I’ve found this cartridge works best with the case-mouth flared a bit more than I usually do for pistol ammunition.

Seating the bullet seems to be where things get sticky. I have found that even with the relatively strong Starline brass any hint of crimp causes the case to crumple at the shoulder. It’s annoying, because any vestige of flare left will make rounds difficult or impossible to chamber in my Colt.

The case on the left was done on purpose as a demonstration of what happens when I try to crimp this cartridge in the seating die.

My work-around for this is simple. I remove the de-capping pin from the resizing die and run the loaded cartridge into the die just deep enough to straighten the flare out. This provides enough neck-tension to hold the bullets securely in place without crumpling the case at the shoulder.
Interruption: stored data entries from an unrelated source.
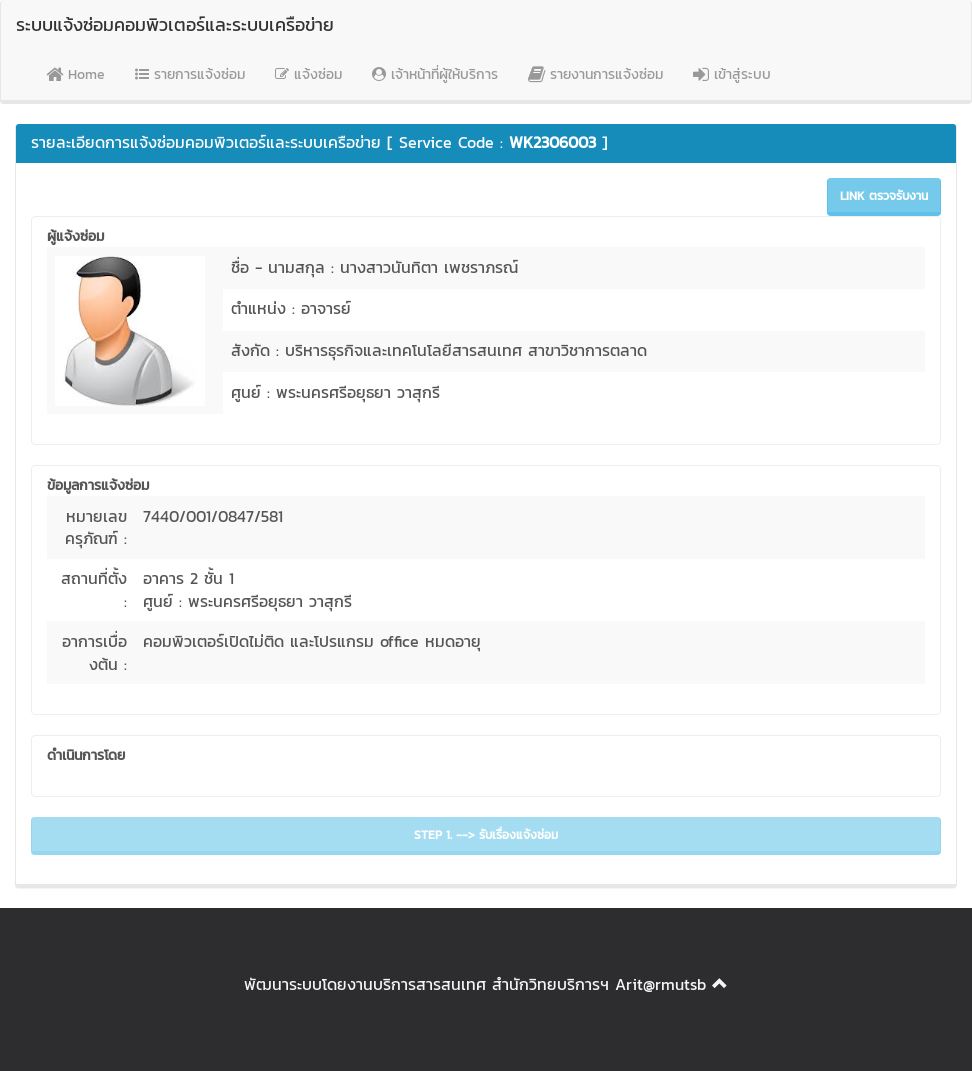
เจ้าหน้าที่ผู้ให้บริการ (435, 74)
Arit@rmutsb (660, 984)
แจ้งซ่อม (308, 74)
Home (75, 74)
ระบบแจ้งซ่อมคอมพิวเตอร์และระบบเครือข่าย (175, 24)
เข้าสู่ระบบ (732, 74)
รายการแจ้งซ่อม (190, 74)
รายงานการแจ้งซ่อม (595, 74)
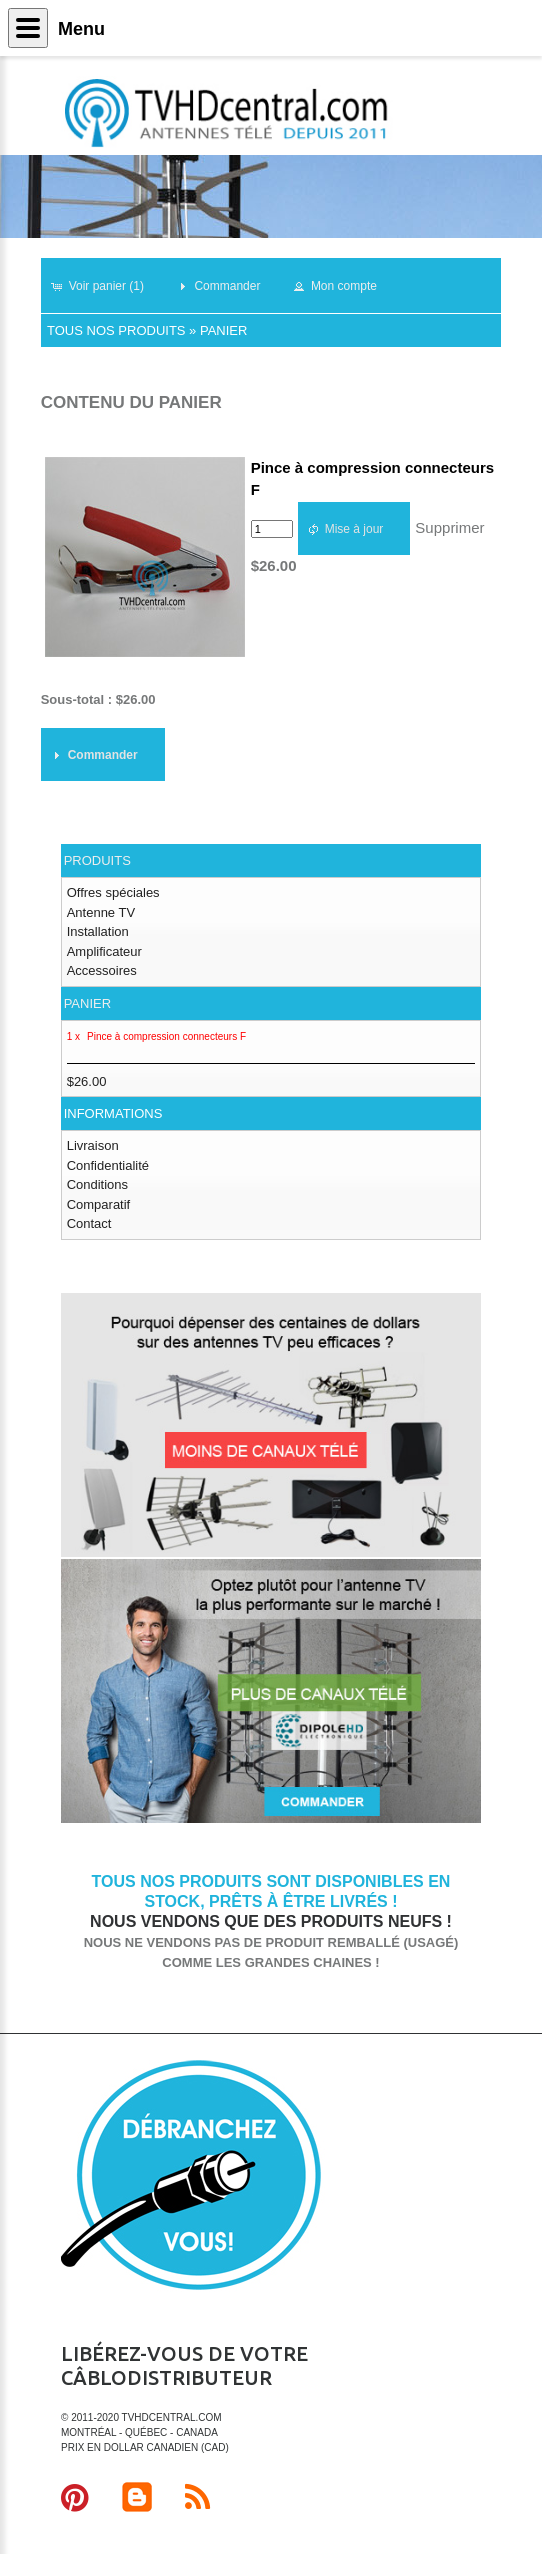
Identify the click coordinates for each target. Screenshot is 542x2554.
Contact (89, 1223)
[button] (106, 286)
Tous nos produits (116, 330)
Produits (97, 860)
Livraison (93, 1145)
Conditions (97, 1184)
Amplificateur (104, 951)
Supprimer (449, 527)
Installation (98, 931)
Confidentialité (108, 1165)
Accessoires (102, 970)
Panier (223, 330)
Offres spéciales (113, 892)
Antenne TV (101, 912)
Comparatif (99, 1204)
This shows the case with the bullet seated over the powder, but the is still some flare at the mouth of the case. The de-capping/resizing die has had the pin removed, and running the bullet into the die will remove the flare and secure the bullet.
Handloaded .32-20, antique brass on the left and modern nickel-plated Starline on the right.

It’s best for older guns to stick to lead bullets in the 90-115gr. range. Currently I load Hornady 90gr LHBWCs and 100gr hard-cast LFPs. For a small-game/varmint load I reverse the hollow-base bullets to form a hollow-point. They expand quite well but have relatively shallow penetration; 9-1/2 to10″ fired into Clear Ballistics 10% ordinance gel through four layers of denim, so they are not best-suited to self-defense applications.

Modern Use

So what use is the venerable .32 WCF in the modern world?

First and foremost to shoot antique guns, and with cast bullets this can be done pretty economically. If all it needs to kill is paper it can be loaded pretty light. Another use is for Cowboy Action shooting, where it’s mild recoil can be a real plus for smaller or younger shooters.

It’s also a good small-game cartridge; you can think of it as a reloadable alternative to the .22 WMRF. It is not difficult or unsafe to load the .32 to match .22 magnum handgun levels of power, and with a flat-point bullet is has plenty of punch for rabbits and the like.

It is possible to hot-load this cartridge in a large-frame revolver like the modern Ruger Blackhawk, and such loads can dramatically exceed even the performance of the original black powder load from a rifle. As a hunting combo with a rifle I could see the point. But with older guns of other makes this would be dangerous; it would certainly damage the gun and might injure the shooter and/or bystanders.

Self defense? It can work; in the early 20th C. it was well-regarded in this role. I sometimes carry a snub-nosed revolver chambered in .32-20, but honestly? Even without getting into the ‘revolver-vs.-semi-auto’ debate there are better options. .38 Special is easy to get and there are a number of effective loads available. If you want to stick to a thirty-two caliber the .327 Federal Magnum is more powerful, easier to handload and will also fire .32 H&R Magnum, .32 S&W Long and .32 S&W.

Viable for self-defense? It’ll work, but you can do better. Still, I have been known to carry this 2″ Police Positive Special, but then I’m kind of a freak.
Rapid-fire at seven yards. Yeah, that’ll do.

Colt chambered it in their 1873 SAA, as mentioned, and you can sometimes find the Italian clones of this model. Colt also offered it in their Police Positive Special and Army Special revolvers. S&W chambered it in what became their K-frame revolvers. The Spanish knocked these off, but frankly I’d avoid those; their metallurgy was sometimes dubious. Ruger offered the Blackhawk revolver in .32-20, and the Thompson Center Contender made barrels that use it, which can be used with rifle-pressure ammo. You’re not spoiled for choice, but there are options available.

It’s been completely and thoroughly supplanted by other cartridges, but that doesn’t mean it isn’t fun; learning to reload it was interesting and shooting vintage guns is one of my favorite things. It’s also light-recoiling and accurate. If you load your own ammo and come across an old revolver chambered in this cartridge there’s no reason not to pick it up if you fancy it. As a bonus they can usually be had for less money than the same model in a more common caliber in comparable condition. Might just be the start of a beautiful relationship!